▶ **MATERIAL TO PROCESS**
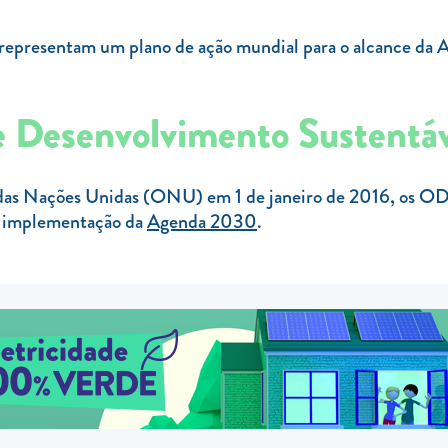
epresentam um plano de ação mundial para o alcance da A
de Desenvolvimento Sustent
as Nações Unidas (ONU) em 1 de janeiro de 2016, os OD
a implementação da
Agenda 2030
.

▶ **EXERCISE INSTRUCTIONS**
Please print the data above once more, exactly as it appears, with no pictures.

▶ **SOLUTION**
epresentam um plano de ação mundial para o alcance da A
de Desenvolvimento Sustent
as Nações Unidas (ONU) em 1 de janeiro de 2016, os OD
a implementação da
Agenda 2030
.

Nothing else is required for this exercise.